Pihak keluarganya juga menunjukkan rasa enggan untuk menjalin kekerabatan dengan keluargaku lagi. Kakaknya bilang, adiknya pergi karena takut dengan masa laluku. Ia takut aku berkhianat saat sudah menikah nanti. Ia takut melihat betapa liar hidupku dulu.
Pernyataan kakaknya membuatku kembali terhempas. Kali ini lebih dalam. Karena setumpuk undangan yang sebagian besar telah disebar, terpaksa dibatalkan. Saat itu aku merasa limbung. Tak kuat lagi berdiri di atas kakiku ini.
Aku ambruk!
Dua minggu dirawat di rumah sakit karena kekurangan gizi. Sejatinya bukan masalah fisik, tapi sakit hati yang mana dokter pun tak mampu mengobati. Aku tak doyan makan, segan minum, hanya tidur dan menangis. Bahkan jarang mandi.
Aku berada lama di rumah sakit, tetapi setelah pulang ke rumah lebih menyiksa lagi. Kulihat ibu tak kalah depresinya denganku. Wajar saja orangtua kecewa, putrinya telah rusak. Berkali-kali terciderai oleh lelaki.
Aku merasa hina dan mulai minum beberapa pil penenang. Hingga akhirnya kembali berlabuh di rumah sakit.
Kata ibu, aku hilang kesadaran sehari semalam. Namun, dapat kuingat jelas perjalanan spiritualku di dalam alam bawah sadar.
Di sana, terdengar lantunan ayat Qur'an dibacakan. Ada isak tangis ibu dan ayah. Ada banyak orang berpakaian serba hitam. Mengerumuni satu jasad yang terbujur kaku dangan kulit pucat.

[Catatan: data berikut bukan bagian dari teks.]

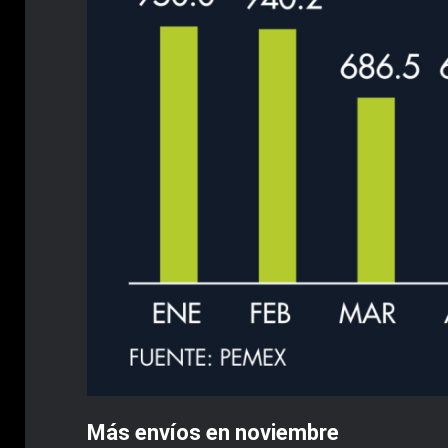
Más envíos en noviembre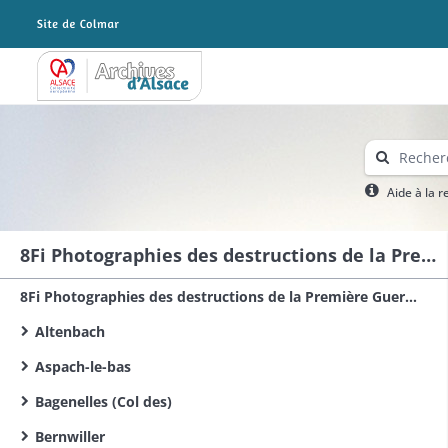
Archives Alsace - Colmar
Aide à la 
8Fi Photographies des destructions de la Première Guerre mondiale dans le sud du Haut-Rhin
8Fi Photographies des destructions de la Première Guerre mondiale dans le Haut-Rhin
Altenbach
Aspach-le-bas
Bagenelles (Col des)
Bernwiller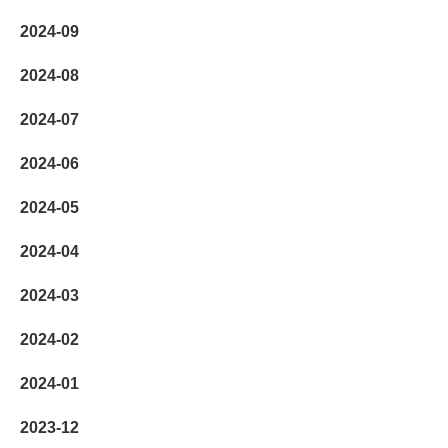
2024-09
2024-08
2024-07
2024-06
2024-05
2024-04
2024-03
2024-02
2024-01
2023-12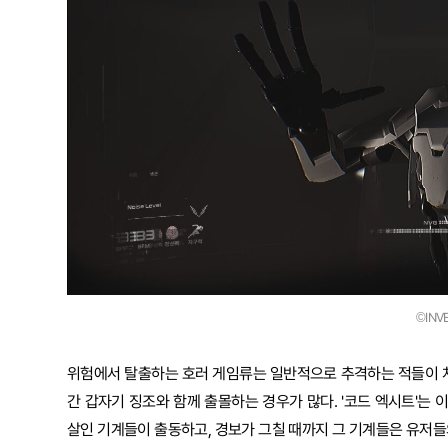
©INV
위험에서 탈출하는 호러 게임류는 일반적으로 추격하는 적들이 
간 갑자기 징조와 함께 출몰하는 경우가 많다. '코드 엑시트'는 
살인 기계들이 출동하고, 경보가 그칠 때까지 그 기계들은 유저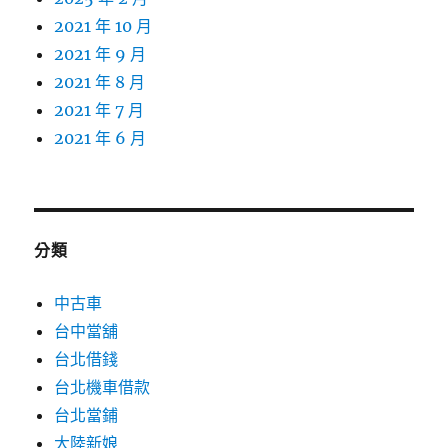
2021 年 10 月
2021 年 9 月
2021 年 8 月
2021 年 7 月
2021 年 6 月
分類
中古車
台中當舖
台北借錢
台北機車借款
台北當鋪
大陸新娘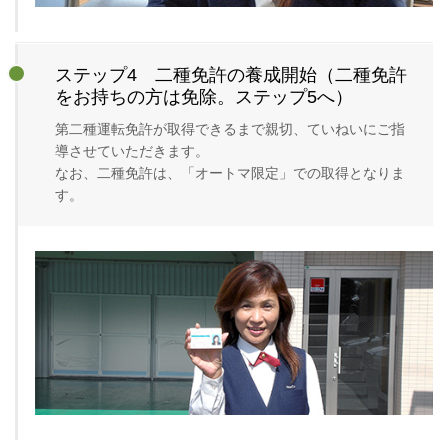
ステップ4 二種免許の養成開始（二種免許
をお持ちの方は免除。ステップ5へ）
第二種運転免許が取得できるまで親切、ていねいにご指
導させていただきます。
なお、二種免許は、「オートマ限定」での取得となりま
す。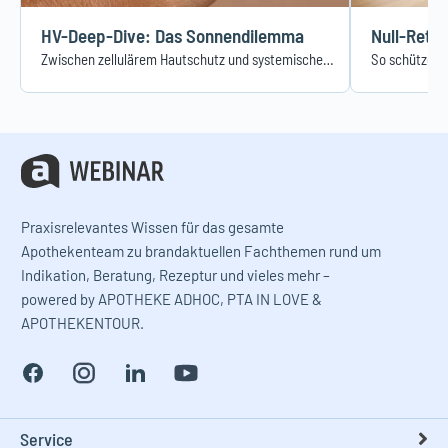
HV-Deep-Dive: Das Sonnendilemma
Zwischen zellulärem Hautschutz und systemischem Nutzen
So schützen 
Praxisrelevantes Wissen für das gesamte
Apothekenteam zu brandaktuellen Fachthemen rund um
Indikation, Beratung, Rezeptur und vieles mehr –
powered by APOTHEKE ADHOC, PTA IN LOVE &
APOTHEKENTOUR.
Service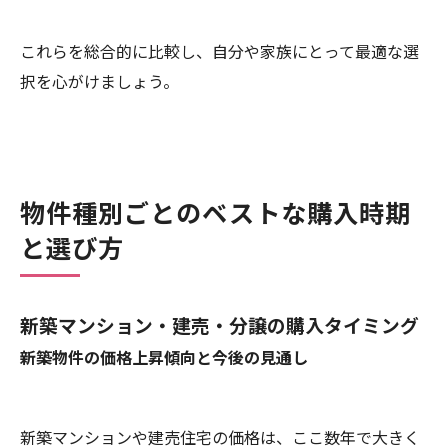
これらを総合的に比較し、自分や家族にとって最適な選
択を心がけましょう。
物件種別ごとのベストな購入時期
と選び方
新築マンション・建売・分譲の購入タイミング
新築物件の価格上昇傾向と今後の見通し
新築マンションや建売住宅の価格は、ここ数年で大きく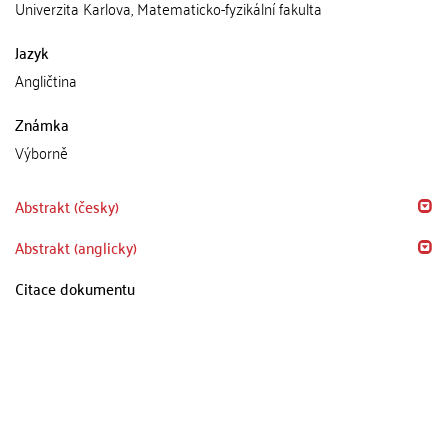
Univerzita Karlova, Matematicko-fyzikální fakulta
Jazyk
Angličtina
Známka
Výborně
Abstrakt (česky)
Abstrakt (anglicky)
Citace dokumentu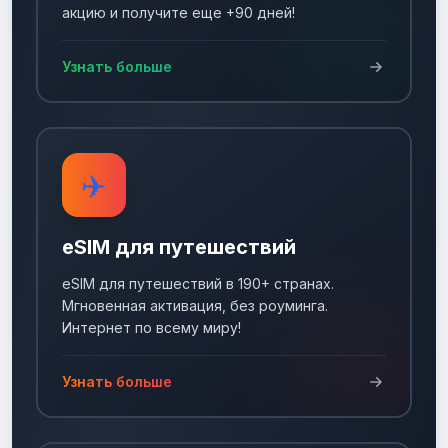
акцию и получите еще +90 дней!
Узнать больше
✈️
eSIM для путешествий
eSIM для путешествий в 190+ странах.
Мгновенная активация, без роуминга.
Интернет по всему миру!
Узнать больше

Saat aku masih belum mengenali jasad siapa yang ditangisi, dua sosok bertubuh besar berjubah hitam menarikku kuat-kuat. Membuatku berontak dengan meronta-ronta sekuat tenaga, menangis ketakutan. Mereka bilang hendak melemparku ke neraka. Membakar tubuhku yang kotor disentuh banyak pria.
Aku menjerit, memanggil kencang ibu dan bapak. Tak ada yang mendengar. Aku memohon diijinkan pulang kepada dua sosok besar itu. Terasa panasnya api neraka yang sudah berkobar. Merah membara!
Begitu sadar dari koma, aku hanya mengingat satu hal. Panasnya api neraka yang seolah, tanpa perlu aku mendekat, sudah mampu membuat sekujur kulitku melepuh. Kulit putih halus mulus ini terlihat sangat keriput berjelaga.
Ketika itu, air mata penyesalan terus meluap. Tak dapat dibendung. Ada sesak dalam dada yang tak dapat kutanggung. Aku takut dibakar api neraka, tapi jiwaku tak layak masuk surga. Tak ada jalan lain, aku harus bertaubat sebelum kembali bersua Malaikat Pencabut Nyawa.